▶ _Instructions to follow_: Copy out each line below exactly as it appears.

[Saved entries]
^^^^^^^^
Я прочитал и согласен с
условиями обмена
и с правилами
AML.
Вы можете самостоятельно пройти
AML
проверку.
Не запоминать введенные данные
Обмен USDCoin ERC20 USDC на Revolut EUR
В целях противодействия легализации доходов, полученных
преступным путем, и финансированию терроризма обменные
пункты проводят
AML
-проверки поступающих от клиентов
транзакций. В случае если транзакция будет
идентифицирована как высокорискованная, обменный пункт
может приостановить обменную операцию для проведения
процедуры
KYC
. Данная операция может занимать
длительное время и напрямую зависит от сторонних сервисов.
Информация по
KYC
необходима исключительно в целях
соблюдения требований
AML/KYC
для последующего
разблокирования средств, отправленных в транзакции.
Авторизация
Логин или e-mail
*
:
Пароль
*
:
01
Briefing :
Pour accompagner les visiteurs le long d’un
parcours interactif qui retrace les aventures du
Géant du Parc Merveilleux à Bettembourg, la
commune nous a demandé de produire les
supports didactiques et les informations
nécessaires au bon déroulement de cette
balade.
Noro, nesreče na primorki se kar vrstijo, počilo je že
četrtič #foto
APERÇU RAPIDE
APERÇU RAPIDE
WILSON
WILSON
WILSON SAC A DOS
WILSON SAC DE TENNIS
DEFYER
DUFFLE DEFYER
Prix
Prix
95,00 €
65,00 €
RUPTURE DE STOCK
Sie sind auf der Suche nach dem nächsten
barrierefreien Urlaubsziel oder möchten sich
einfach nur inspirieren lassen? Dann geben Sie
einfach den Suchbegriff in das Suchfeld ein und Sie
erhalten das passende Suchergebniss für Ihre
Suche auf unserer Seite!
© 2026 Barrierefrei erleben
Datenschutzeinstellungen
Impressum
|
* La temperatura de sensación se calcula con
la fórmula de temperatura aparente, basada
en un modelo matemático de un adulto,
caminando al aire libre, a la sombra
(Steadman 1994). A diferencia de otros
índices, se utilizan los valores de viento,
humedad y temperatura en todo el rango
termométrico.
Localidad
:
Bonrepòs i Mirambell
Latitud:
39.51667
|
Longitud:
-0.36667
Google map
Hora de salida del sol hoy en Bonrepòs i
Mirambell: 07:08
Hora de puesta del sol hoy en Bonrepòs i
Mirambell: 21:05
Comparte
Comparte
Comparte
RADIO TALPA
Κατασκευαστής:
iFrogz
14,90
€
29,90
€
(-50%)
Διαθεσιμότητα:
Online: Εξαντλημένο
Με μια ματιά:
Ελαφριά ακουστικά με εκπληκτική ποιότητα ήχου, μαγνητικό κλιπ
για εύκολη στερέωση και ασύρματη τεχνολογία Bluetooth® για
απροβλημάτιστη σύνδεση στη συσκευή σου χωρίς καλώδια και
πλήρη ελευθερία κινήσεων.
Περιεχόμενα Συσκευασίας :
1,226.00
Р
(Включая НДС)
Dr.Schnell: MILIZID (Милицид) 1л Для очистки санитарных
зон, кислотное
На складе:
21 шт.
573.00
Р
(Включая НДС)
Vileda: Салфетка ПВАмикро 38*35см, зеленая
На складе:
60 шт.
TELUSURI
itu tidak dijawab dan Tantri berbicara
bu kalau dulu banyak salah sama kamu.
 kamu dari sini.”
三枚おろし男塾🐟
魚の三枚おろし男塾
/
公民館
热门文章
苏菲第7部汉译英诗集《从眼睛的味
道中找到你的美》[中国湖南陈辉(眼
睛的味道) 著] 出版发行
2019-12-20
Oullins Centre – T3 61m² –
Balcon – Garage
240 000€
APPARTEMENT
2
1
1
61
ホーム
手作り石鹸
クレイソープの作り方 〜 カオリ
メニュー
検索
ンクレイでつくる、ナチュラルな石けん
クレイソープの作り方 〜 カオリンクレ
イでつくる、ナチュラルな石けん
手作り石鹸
^^^^^^^^
▶ _Your response_:
Я прочитал и согласен с
условиями обмена
и с правилами
AML.
Вы можете самостоятельно пройти
AML
проверку.
Не запоминать введенные данные
Обмен USDCoin ERC20 USDC на Revolut EUR
В целях противодействия легализации доходов, полученных
преступным путем, и финансированию терроризма обменные
пункты проводят
AML
-проверки поступающих от клиентов
транзакций. В случае если транзакция будет
идентифицирована как высокорискованная, обменный пункт
может приостановить обменную операцию для проведения
процедуры
KYC
. Данная операция может занимать
длительное время и напрямую зависит от сторонних сервисов.
Информация по
KYC
необходима исключительно в целях
соблюдения требований
AML/KYC
для последующего
разблокирования средств, отправленных в транзакции.
Авторизация
Логин или e-mail
*
:
Пароль
*
:
01
Briefing :
Pour accompagner les visiteurs le long d’un
parcours interactif qui retrace les aventures du
Géant du Parc Merveilleux à Bettembourg, la
commune nous a demandé de produire les
supports didactiques et les informations
nécessaires au bon déroulement de cette
balade.
Noro, nesreče na primorki se kar vrstijo, počilo je že
četrtič #foto
APERÇU RAPIDE
APERÇU RAPIDE
WILSON
WILSON
WILSON SAC A DOS
WILSON SAC DE TENNIS
DEFYER
DUFFLE DEFYER
Prix
Prix
95,00 €
65,00 €
RUPTURE DE STOCK
Sie sind auf der Suche nach dem nächsten
barrierefreien Urlaubsziel oder möchten sich
einfach nur inspirieren lassen? Dann geben Sie
einfach den Suchbegriff in das Suchfeld ein und Sie
erhalten das passende Suchergebniss für Ihre
Suche auf unserer Seite!
© 2026 Barrierefrei erleben
Datenschutzeinstellungen
Impressum
|
* La temperatura de sensación se calcula con
la fórmula de temperatura aparente, basada
en un modelo matemático de un adulto,
caminando al aire libre, a la sombra
(Steadman 1994). A diferencia de otros
índices, se utilizan los valores de viento,
humedad y temperatura en todo el rango
termométrico.
Localidad
:
Bonrepòs i Mirambell
Latitud:
39.51667
|
Longitud:
-0.36667
Google map
Hora de salida del sol hoy en Bonrepòs i
Mirambell: 07:08
Hora de puesta del sol hoy en Bonrepòs i
Mirambell: 21:05
Comparte
Comparte
Comparte
RADIO TALPA
Κατασκευαστής:
iFrogz
14,90
€
29,90
€
(-50%)
Διαθεσιμότητα:
Online: Εξαντλημένο
Με μια ματιά:
Ελαφριά ακουστικά με εκπληκτική ποιότητα ήχου, μαγνητικό κλιπ
για εύκολη στερέωση και ασύρματη τεχνολογία Bluetooth® για
απροβλημάτιστη σύνδεση στη συσκευή σου χωρίς καλώδια και
πλήρη ελευθερία κινήσεων.
Περιεχόμενα Συσκευασίας :
1,226.00
Р
(Включая НДС)
Dr.Schnell: MILIZID (Милицид) 1л Для очистки санитарных
зон, кислотное
На складе:
21 шт.
573.00
Р
(Включая НДС)
Vileda: Салфетка ПВАмикро 38*35см, зеленая
На складе:
60 шт.
TELUSURI
itu tidak dijawab dan Tantri berbicara
bu kalau dulu banyak salah sama kamu.
 kamu dari sini.”
三枚おろし男塾🐟
魚の三枚おろし男塾
/
公民館
热门文章
苏菲第7部汉译英诗集《从眼睛的味
道中找到你的美》[中国湖南陈辉(眼
睛的味道) 著] 出版发行
2019-12-20
Oullins Centre – T3 61m² –
Balcon – Garage
240 000€
APPARTEMENT
2
1
1
61
ホーム
手作り石鹸
クレイソープの作り方 〜 カオリ
メニュー
検索
ンクレイでつくる、ナチュラルな石けん
クレイソープの作り方 〜 カオリンクレ
イでつくる、ナチュラルな石けん
手作り石鹸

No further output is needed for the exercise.